Enemy Images in War Propaganda
Professor Ljubomir Danailov Frckoski is a Macedonian politician and former presidential candidate of the Social Democratic Union of Macedonia for the 2009 Macedonian presidential election. He is a Professor of Public International Law and International Relations at the Faculty of Law, Cyril and Methodius University of Skopje, Republic of Macedonia.

Professor Frckoski was a member of the Government of the Republic of Macedonia from 1990 until 1997, Minister of the Interior from 1992–1996, and Minister of Foreign Affairs from 1996 - 1997. He was one of the experts involved in the preparation of the new Constitution of the Republic of Macedonia of November 17, 1991, as well as the Constitutional Amendments of 2001. He was also one of the "Founding Fathers" of the Macedonian Foreign Intelligence Service in 1995.

“Enjoying the Nation”
(edited version of part of Chapter 7)

We turn the issue of a nation’s “libidinal economy”: the ideology of “enjoying the nation.” Following Lacan and Zizek, we look at how surplus (excess) energy in enjoyment (jouissance) stands behind national identity.

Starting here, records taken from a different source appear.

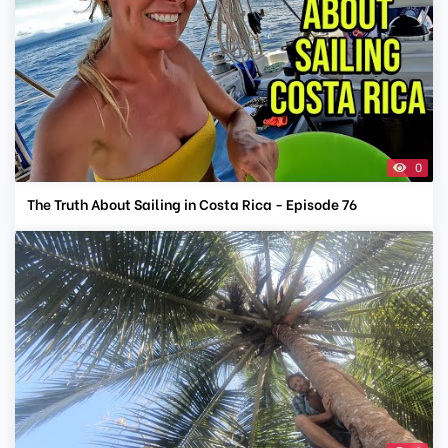
0
The Truth About Sailing in Costa Rica - Episode 76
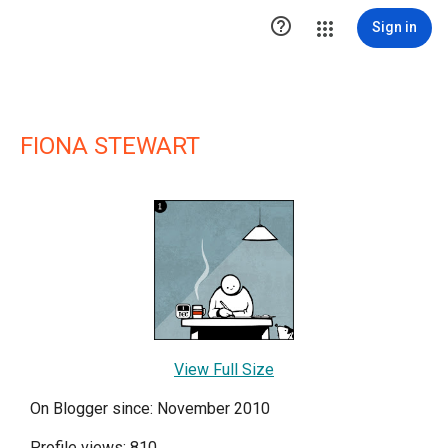

Sign in
FIONA STEWART
View Full Size
On Blogger since: November 2010
Profile views: 810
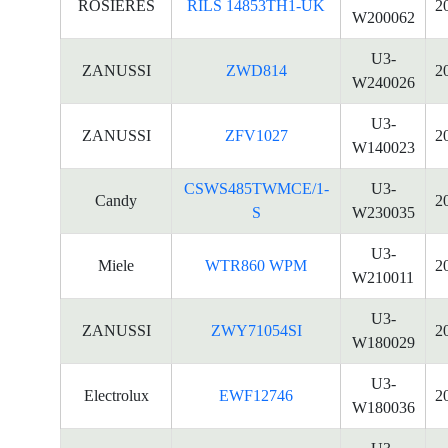
ROSIERES
RILS 14853TH1-UK
2
W200062
U3-
ZANUSSI
ZWD814
2
W240026
U3-
ZANUSSI
ZFV1027
2
W140023
CSWS485TWMCE/1-
U3-
Candy
2
S
W230035
U3-
Miele
WTR860 WPM
2
W210011
U3-
ZANUSSI
ZWY71054SI
2
W180029
U3-
Electrolux
EWF12746
2
W180036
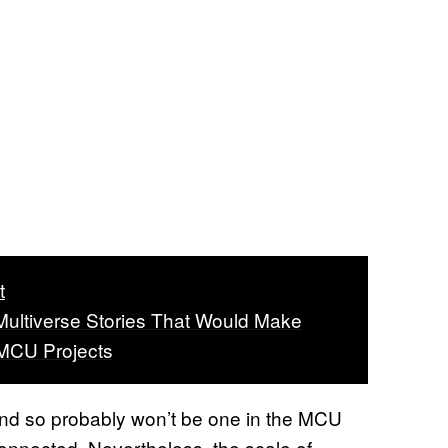
t
Multiverse Stories That Would Make
MCU Projects
 and so probably won’t be one in the MCU
connected. Nevertheless, the scale of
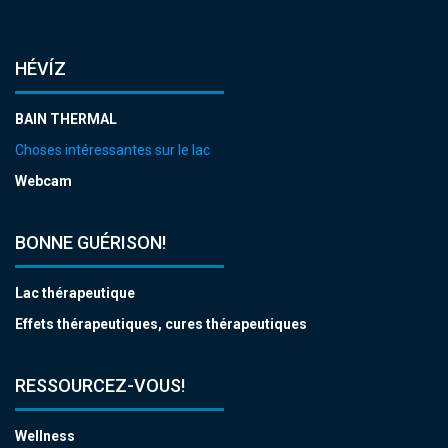
HÉVÍZ
BAIN THERMAL
Choses intéressantes sur le lac
Webcam
BONNE GUÉRISON!
Lac thérapeutique
Effets thérapeutiques, cures thérapeutiques
RESSOURCEZ-VOUS!
Wellness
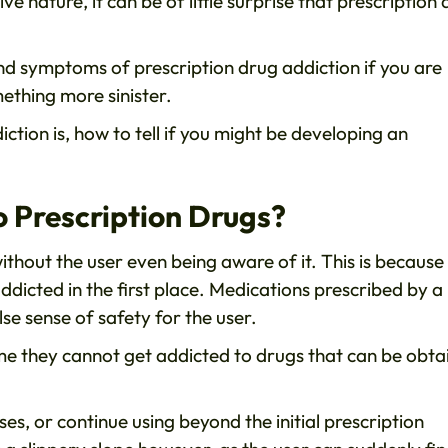
e nature, it can be of little surprise that prescription
and symptoms of prescription drug addiction if you are
ething more sinister.
iction is, how to tell if you might be developing an
 Prescription Drugs?
ithout the user even being aware of it. This is because
ddicted in the first place. Medications prescribed by a
se sense of safety for the user.
me they cannot get addicted to drugs that can be obta
es, or continue using beyond the initial prescription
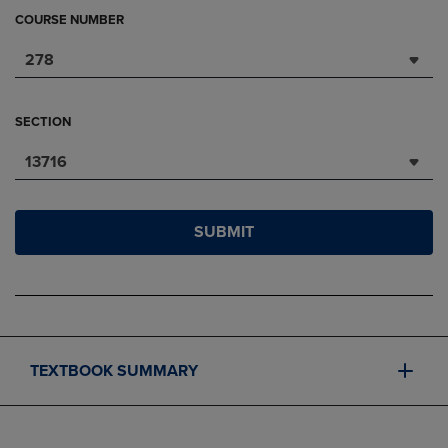
COURSE NUMBER
278
SECTION
13716
SUBMIT
TEXTBOOK SUMMARY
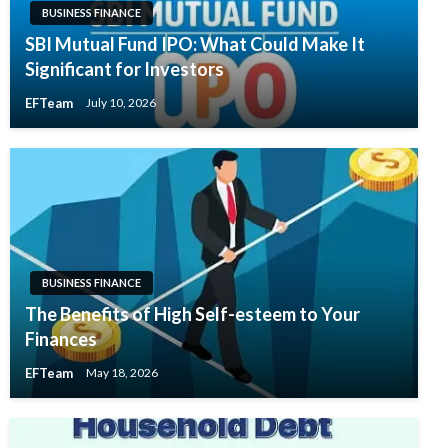
BUSINESS FINANCE
SBI Mutual Fund IPO: What Could Make It
Significant for Investors
EFTeam
July 10, 2026
BUSINESS FINANCE
The Benefits of High Self-esteem to Your
Finances
EFTeam
May 18, 2026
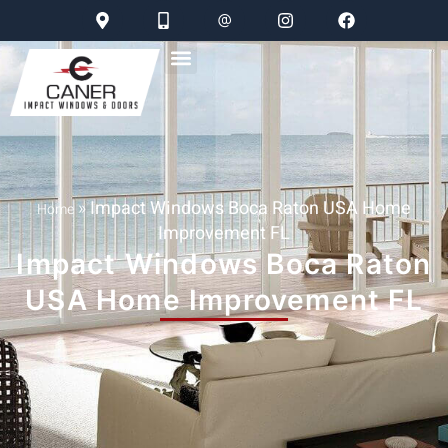
»
Impact Windows Boca Raton USA Home
Home
Improvement FL
Impact Windows Boca Raton
USA Home Improvement FL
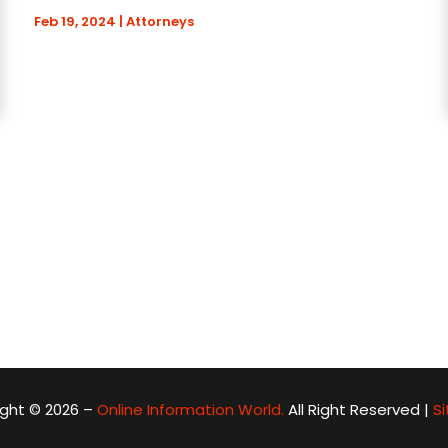
Feb 19, 2024
|
Attorneys
ght © 2026 –
Online Information World.
All Right Reserved |
S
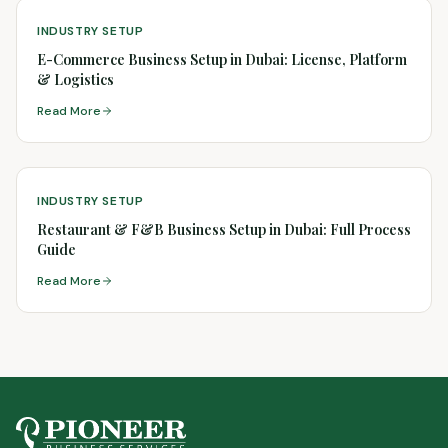
INDUSTRY SETUP
E-Commerce Business Setup in Dubai: License, Platform
& Logistics
Read More
INDUSTRY SETUP
Restaurant & F&B Business Setup in Dubai: Full Process
Guide
Read More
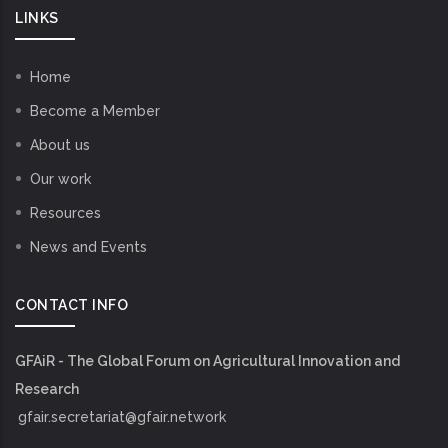
LINKS
Home
Become a Member
About us
Our work
Resources
News and Events
CONTACT INFO
GFAiR - The Global Forum on Agricultural Innovation and
Research
gfair.secretariat@gfair.network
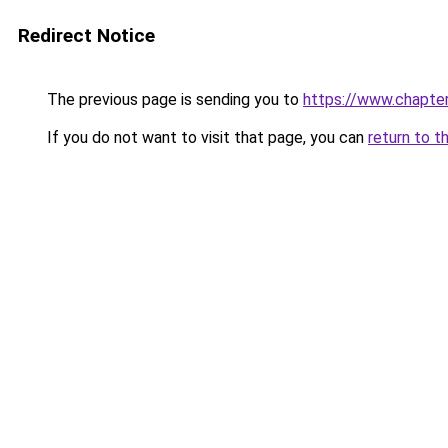
Redirect Notice
The previous page is sending you to
https://www.chapte
If you do not want to visit that page, you can
return to t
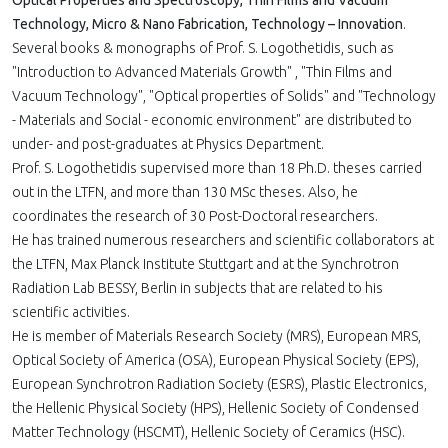
Optical Properties and Spectroscopy, Thin Films and Vacuum
Technology, Micro & Nano Fabrication, Technology – Innovation
.
Several books & monographs of Prof. S. Logothetidis, such as
"Introduction to Advanced Materials Growth" , "Thin Films and
Vacuum Technology", "Optical properties of Solids" and "Technology
- Materials and Social - economic environment" are distributed to
under- and post-graduates at Physics Department.
Prof. S. Logothetidis supervised more than 18 Ph.D. theses carried
out in the LTFN, and more than 130 MSc theses. Also, he
coordinates the research of 30 Post-Doctoral researchers.
He has trained numerous researchers and scientific collaborators at
the LTFN, Max Planck Institute Stuttgart and at the Synchrotron
Radiation Lab BESSY, Berlin in subjects that are related to his
scientific activities.
He is member of Materials Research Society (MRS), European MRS,
Optical Society of America (OSA), European Physical Society (EPS),
European Synchrotron Radiation Society (ESRS), Plastic Electronics,
the Hellenic Physical Society (HPS), Hellenic Society of Condensed
Matter Technology (HSCMT), Hellenic Society of Ceramics (HSC).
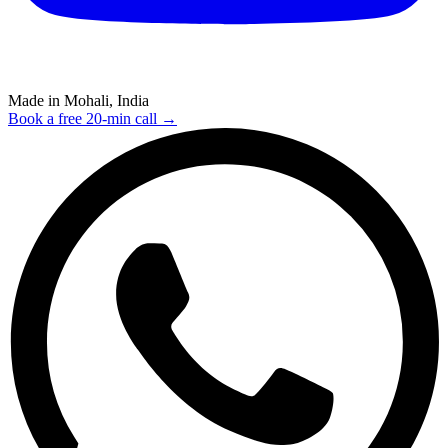
Made in Mohali, India
Book a free 20-min call →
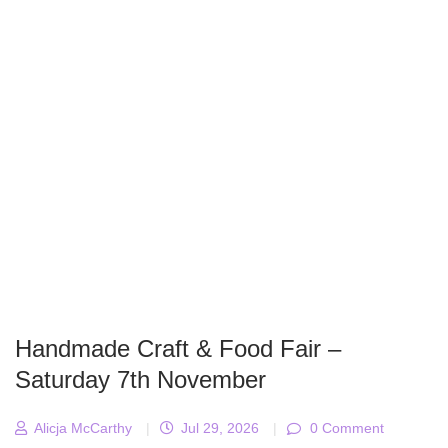
Handmade Craft & Food Fair –
Saturday 7th November
Alicja McCarthy
|
Jul 29, 2026
|
0 Comment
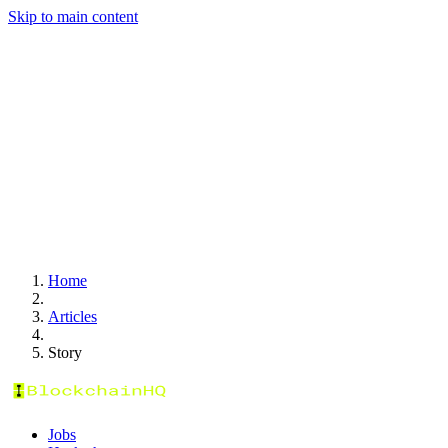
Skip to main content
Home
Articles
Story
Jobs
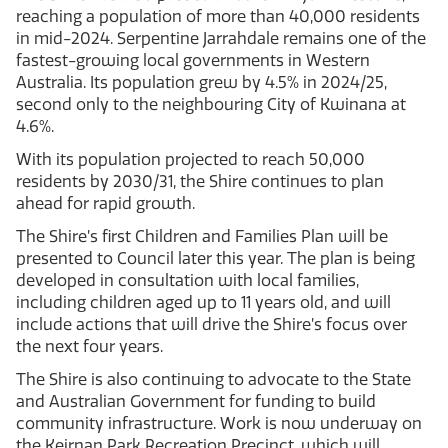
reaching a population of more than 40,000 residents
in mid-2024. Serpentine Jarrahdale remains one of the
fastest-growing local governments in Western
Australia. Its population grew by 4.5% in 2024/25,
second only to the neighbouring City of Kwinana at
4.6%.
With its population projected to reach 50,000
residents by 2030/31, the Shire continues to plan
ahead for rapid growth.
The Shire’s first Children and Families Plan will be
presented to Council later this year. The plan is being
developed in consultation with local families,
including children aged up to 11 years old, and will
include actions that will drive the Shire’s focus over
the next four years.
The Shire is also continuing to advocate to the State
and Australian Government for funding to build
community infrastructure. Work is now underway on
the Keirnan Park Recreation Precinct, which will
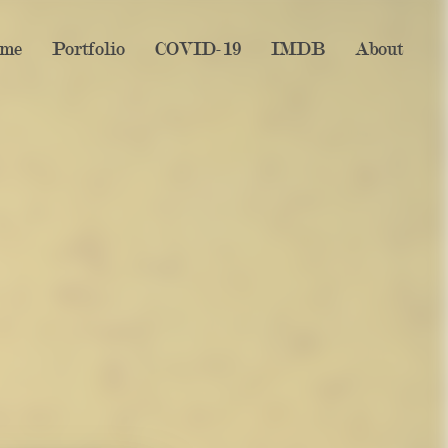
me
Portfolio
COVID-19
IMDB
About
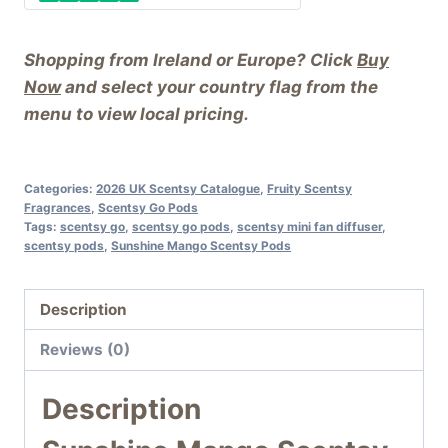
Shopping from Ireland or Europe? Click
Buy
Now
and select your country flag from the
menu to view local pricing.
Categories:
2026 UK Scentsy Catalogue
,
Fruity Scentsy
Fragrances
,
Scentsy Go Pods
Tags:
scentsy go
,
scentsy go pods
,
scentsy mini fan diffuser
,
scentsy pods
,
Sunshine Mango Scentsy Pods
Description
Reviews (0)
Description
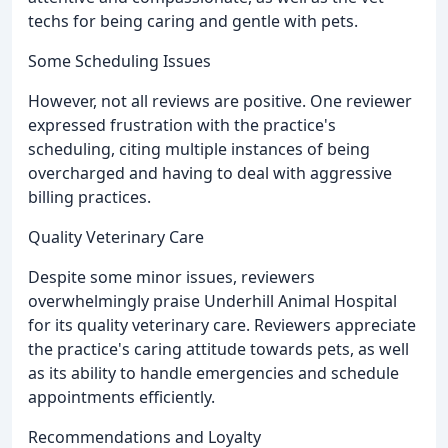
techs for being caring and gentle with pets.
Some Scheduling Issues
However, not all reviews are positive. One reviewer
expressed frustration with the practice's
scheduling, citing multiple instances of being
overcharged and having to deal with aggressive
billing practices.
Quality Veterinary Care
Despite some minor issues, reviewers
overwhelmingly praise Underhill Animal Hospital
for its quality veterinary care. Reviewers appreciate
the practice's caring attitude towards pets, as well
as its ability to handle emergencies and schedule
appointments efficiently.
Recommendations and Loyalty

We begin with the thesis that any national policy is based on and manipulates the economy of enjoyment. Zizek: “Every nation exists as it continuously materializes a specific satisfaction in a set of social practices; nationalism is privileged social practice of such enjoyment, its eruption in the social field.”

Libidinal support of national identity allows us to follow it not so much through positive legal norms, but through its dark underside; through the collective “dirty little secrets” of ethnic groups.

Ethnic rituals are available only with the infringement of law (what Hegel calls “the right of the night;” the dark side). Positive laws of a country apply to all: domestic residents, foreigners, and immigrants. But obscene infringements of law are available only to members of the dominant majority that controls the system.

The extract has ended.